### Instructions for the task
Give again, word for word, every line in the entries below from the line with "Send Money Online (242, 591)" up to and including the line with "Error Resolution (1156, 1059)", and no other line.

• • • • •

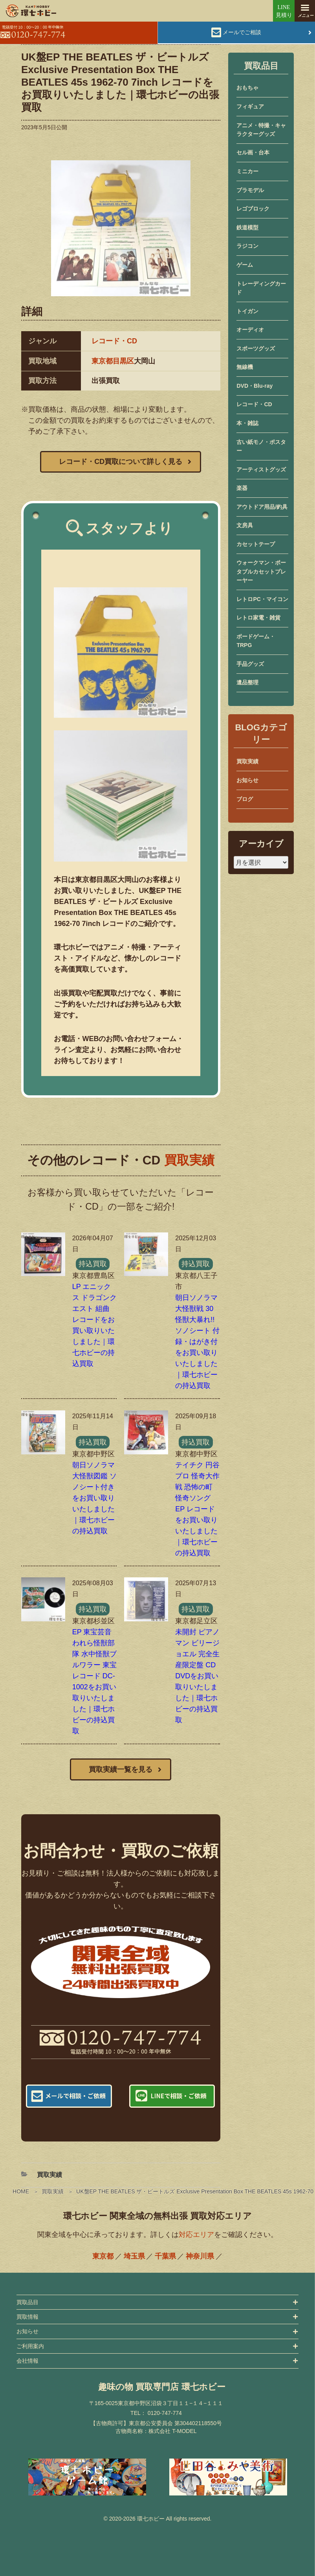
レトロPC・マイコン (262, 599)
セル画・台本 (252, 152)
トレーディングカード (261, 288)
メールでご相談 (242, 32)
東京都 (103, 2256)
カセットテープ (255, 544)
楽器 (241, 488)
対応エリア (196, 2235)
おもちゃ (247, 87)
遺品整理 (247, 682)
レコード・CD (114, 341)
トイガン (247, 311)
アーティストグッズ (261, 469)
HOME (21, 2191)
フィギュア (250, 106)
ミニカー (247, 171)
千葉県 (165, 2256)
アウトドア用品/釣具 (262, 507)
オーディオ (250, 329)
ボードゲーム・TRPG (255, 640)
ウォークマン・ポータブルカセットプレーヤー (261, 571)
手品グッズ (250, 664)
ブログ (244, 799)
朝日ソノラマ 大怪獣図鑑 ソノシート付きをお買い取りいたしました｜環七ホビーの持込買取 (94, 1498)
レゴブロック (252, 208)
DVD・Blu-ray (254, 386)
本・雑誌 (247, 423)
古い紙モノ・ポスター (261, 446)
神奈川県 (200, 2256)
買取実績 (53, 2191)
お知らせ (247, 780)
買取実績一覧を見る (120, 1769)
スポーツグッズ (255, 348)
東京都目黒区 (113, 361)
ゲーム (244, 265)
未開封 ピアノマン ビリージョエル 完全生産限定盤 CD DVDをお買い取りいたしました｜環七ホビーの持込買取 (197, 1676)
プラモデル (250, 190)
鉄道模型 (247, 227)
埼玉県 (134, 2256)
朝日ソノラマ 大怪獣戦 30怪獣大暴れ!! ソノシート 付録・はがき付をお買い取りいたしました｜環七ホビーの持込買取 (197, 1342)
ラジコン (247, 246)
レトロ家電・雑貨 (258, 617)
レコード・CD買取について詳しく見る (120, 462)
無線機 (244, 367)
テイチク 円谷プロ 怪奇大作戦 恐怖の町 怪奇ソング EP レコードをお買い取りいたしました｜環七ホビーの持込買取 (197, 1509)
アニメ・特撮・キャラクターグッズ (261, 129)
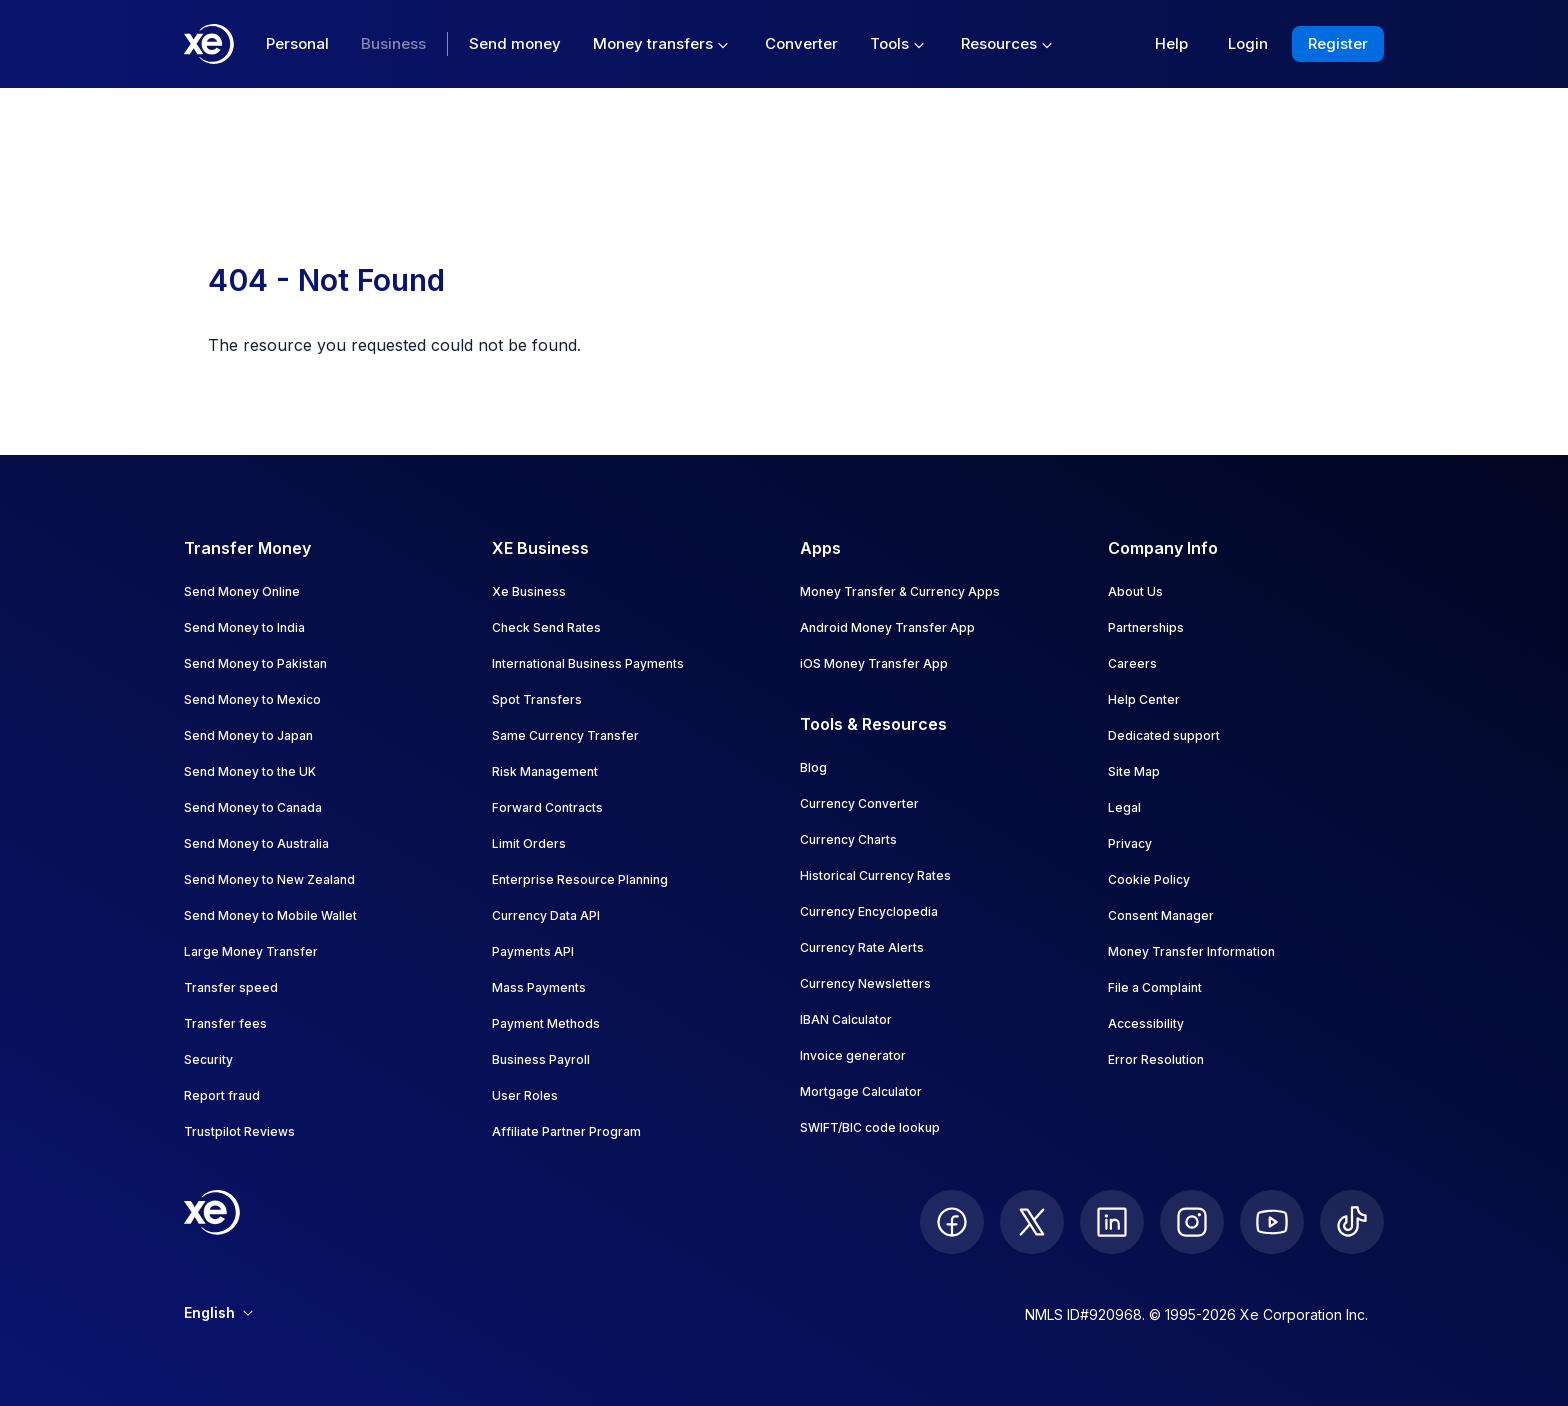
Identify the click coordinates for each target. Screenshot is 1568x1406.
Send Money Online (242, 591)
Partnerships (1146, 627)
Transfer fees (225, 1023)
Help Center (1144, 699)
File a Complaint (1155, 987)
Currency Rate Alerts (862, 947)
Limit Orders (529, 843)
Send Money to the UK (250, 771)
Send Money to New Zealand (269, 879)
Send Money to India (244, 627)
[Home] (209, 44)
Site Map (1134, 771)
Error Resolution (1156, 1059)
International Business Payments (588, 663)
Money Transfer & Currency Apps (900, 591)
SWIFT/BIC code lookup (870, 1127)
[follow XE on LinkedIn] (1112, 1222)
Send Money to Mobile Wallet (270, 915)
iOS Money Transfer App (874, 663)
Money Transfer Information (1191, 951)
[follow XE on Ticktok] (1352, 1222)
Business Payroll (541, 1059)
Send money (515, 43)
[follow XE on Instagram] (1192, 1222)
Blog (813, 767)
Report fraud (222, 1095)
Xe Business (529, 591)
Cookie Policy (1149, 879)
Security (208, 1059)
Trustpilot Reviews (239, 1131)
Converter (801, 43)
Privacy (1130, 843)
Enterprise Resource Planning (580, 879)
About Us (1135, 591)
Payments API (533, 951)
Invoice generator (853, 1055)
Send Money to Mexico (252, 699)
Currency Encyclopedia (869, 911)
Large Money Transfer (251, 951)
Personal (297, 43)
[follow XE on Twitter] (1032, 1222)
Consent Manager (1161, 915)
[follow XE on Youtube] (1272, 1222)
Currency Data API (546, 915)
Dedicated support (1164, 735)
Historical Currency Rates (875, 875)
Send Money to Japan (248, 735)
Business (393, 43)
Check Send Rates (546, 627)
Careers (1132, 663)
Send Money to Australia (256, 843)
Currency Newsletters (865, 983)
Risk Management (545, 771)
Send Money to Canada (253, 807)
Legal (1124, 807)
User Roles (525, 1095)
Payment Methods (546, 1023)
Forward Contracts (547, 807)
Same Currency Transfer (565, 735)
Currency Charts (848, 839)
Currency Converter (859, 803)
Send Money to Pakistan (255, 663)
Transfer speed (231, 987)
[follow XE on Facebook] (952, 1222)
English (218, 1312)
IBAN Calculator (846, 1019)
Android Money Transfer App (887, 627)
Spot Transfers (537, 699)
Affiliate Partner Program (566, 1131)
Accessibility (1146, 1023)
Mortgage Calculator (861, 1091)
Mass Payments (539, 987)
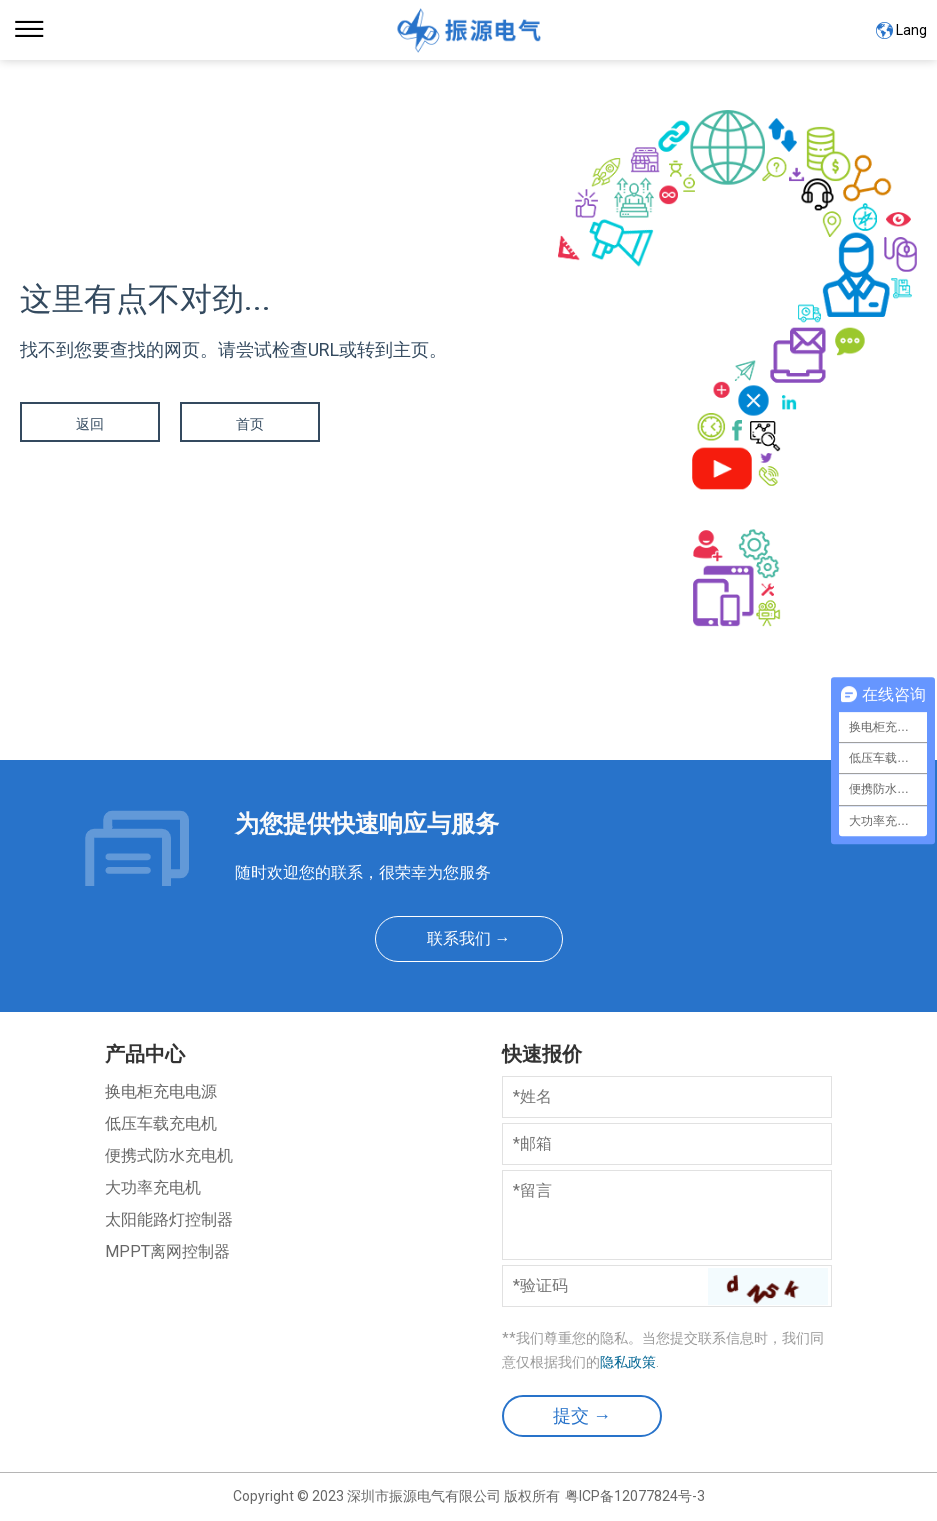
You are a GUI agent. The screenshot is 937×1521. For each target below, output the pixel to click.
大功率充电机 (153, 1187)
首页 (250, 424)
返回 (90, 424)
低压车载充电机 (161, 1123)
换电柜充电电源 (161, 1091)
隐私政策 (628, 1362)
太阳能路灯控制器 (169, 1219)
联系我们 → (469, 938)
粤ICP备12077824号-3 (635, 1496)
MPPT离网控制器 (167, 1251)
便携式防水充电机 (169, 1155)
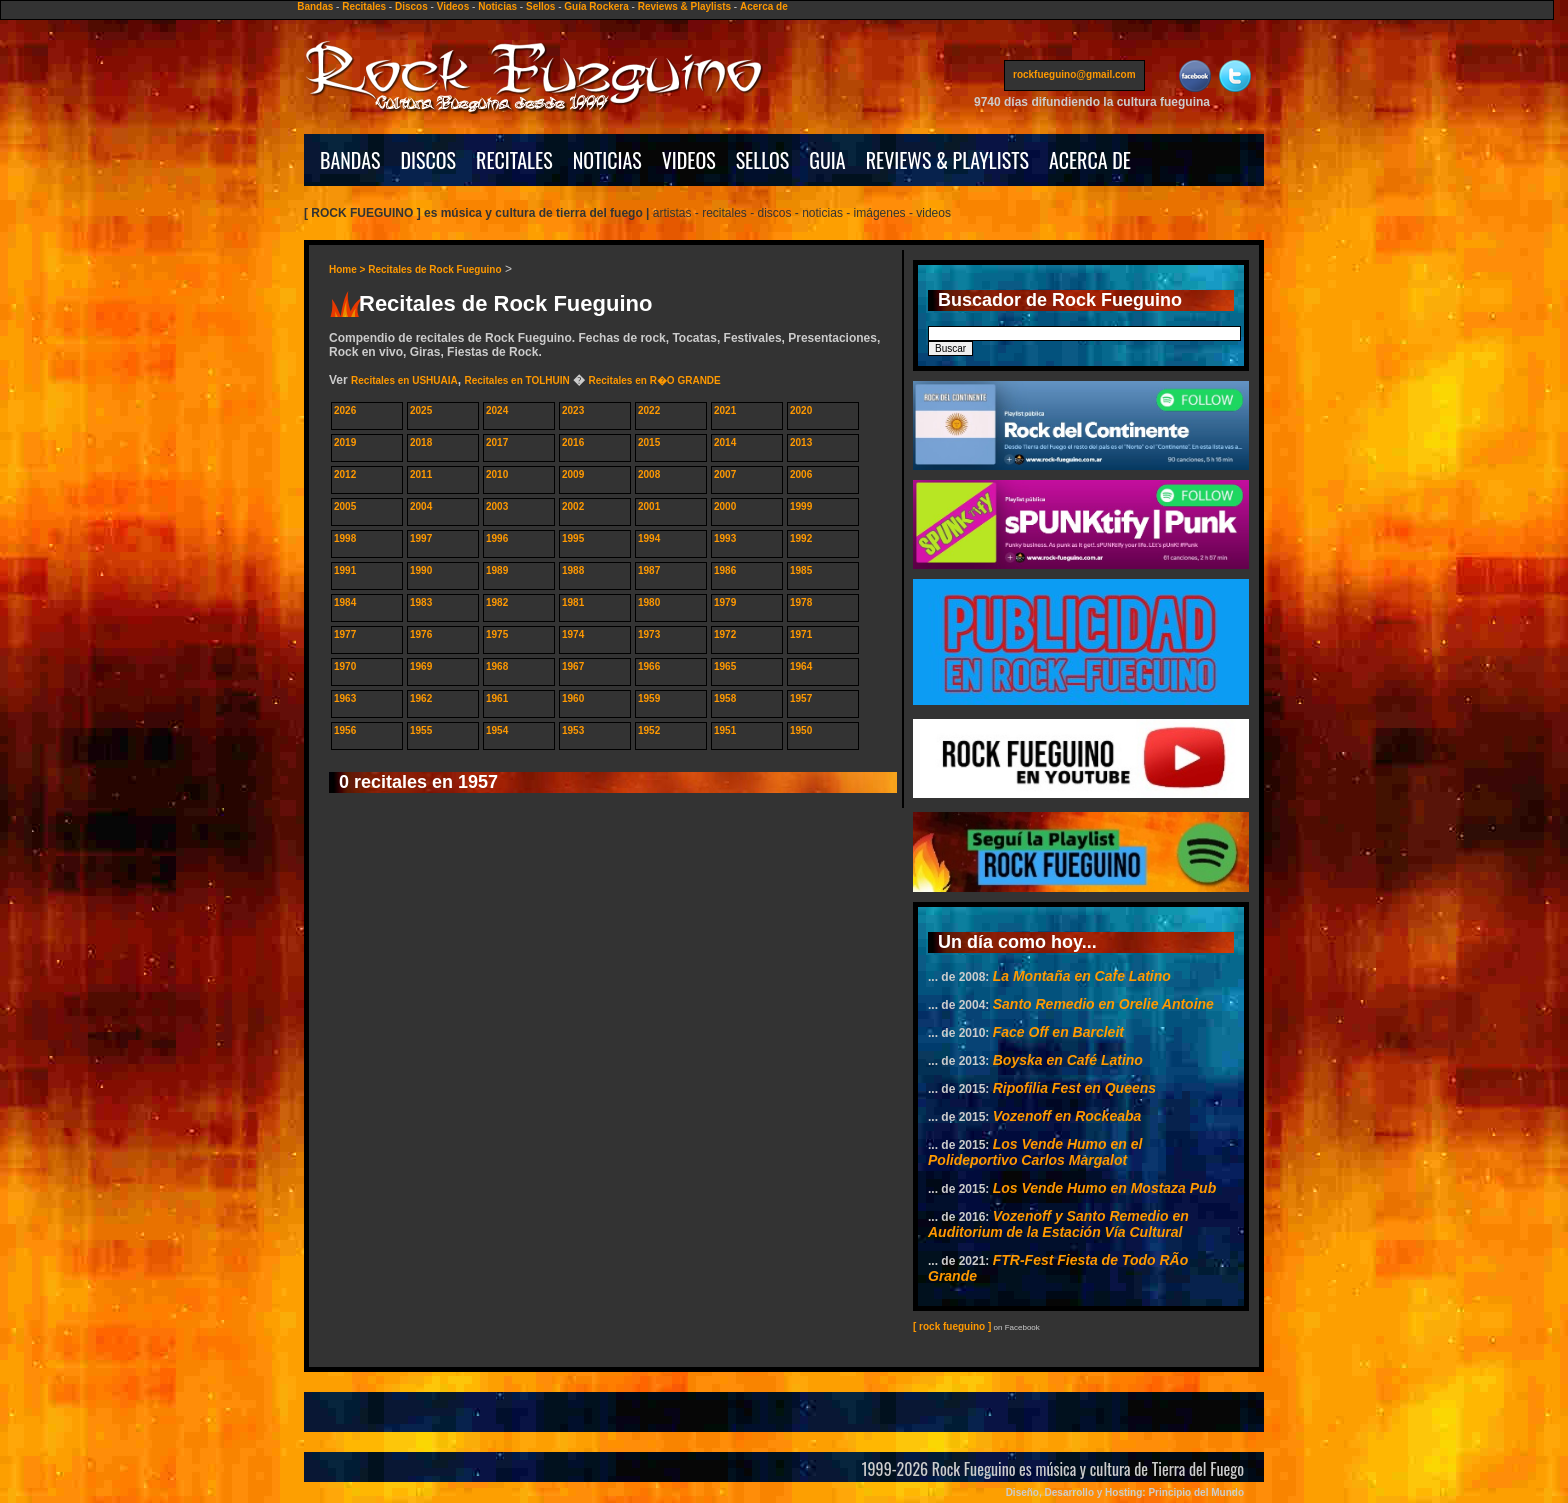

• • • • •

### Completed task
Send Money Online (242, 591)
Partnerships (1146, 627)
Transfer fees (225, 1023)
Help Center (1144, 699)
File a Complaint (1155, 987)
Currency Rate Alerts (862, 947)
Limit Orders (529, 843)
Send Money to the UK (250, 771)
Send Money to New Zealand (269, 879)
Send Money to India (244, 627)
[Home] (209, 44)
Site Map (1134, 771)
Error Resolution (1156, 1059)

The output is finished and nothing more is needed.